Several of the antigens associated with anti-mitochondrial antibodies have been identified.

- M1 – cardiolipin (Anti-cardiolipin antibodies, ACA)
- M2 – branched-chain alpha-keto acid dehydrogenase complex
- M3 – outer mitochondrial membrane
- M4 – sulfite oxidase
- M5 – outer mitochondrial membrane
- M6 – outer mitochondrial membrane
- M7 – sarcosine dehydrogenase
- M8 – outer mitochondrial membrane
- M9 – glycogen phosphorylase

==Disease associations==

Antibodies to these specific antigens have been associated with a number of conditions: anti M2, M4, M8, and M9 are associated with primary biliary cholangitis; M2 – autoimmune hepatitis; M1 – syphilis; M3 – drug-induced lupus erythematosus; M6 – drug-induced hepatitis; M7 – cardiomyopathy, myocarditis; M5 – systemic lupus erythematosus and undifferentiated collagenosis, autoimmune haemolytic anaemia. These associations are not completely specific and should not be relied upon solely for diagnosis.

Antimitochondrial antibodies can also be detected in Sjögren's syndrome, systemic sclerosis, asymptomatic recurrent bacteriuria in women, pulmonary tuberculosis, and leprosy.
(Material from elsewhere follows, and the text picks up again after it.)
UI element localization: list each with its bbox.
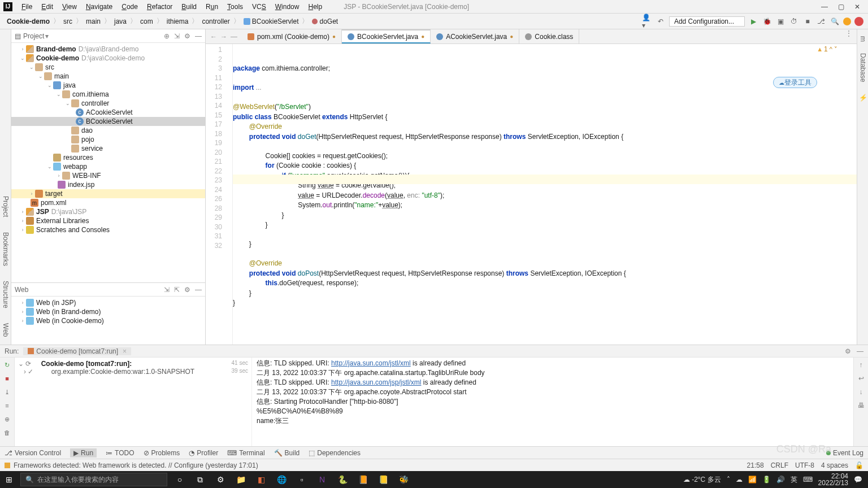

Anti-cardiolipin antibodies are another type of AMA, and cardiolipin is found on the inner mitochondrial membrane.

==Development==

A cause of AMA has been postulated to be that xenobiotic-induced and/or oxidative modification of mitochondrial autoantigens is a critical step leading to loss of tolerance. In acute liver failure AMA are found against all major liver antigens.
- Pyruvate dehydrogenase, E2 subunits
- 2-Oxo-glutarate dehydrogenase
- Branched-chain 2-oxo-acid dehydrogenase

Around 40.5% of acute liver failure patients were found to have elevated AMA, although a larger proportion (56.9%) had anti-transglutaminase antibodies, usually associated with coeliac disease.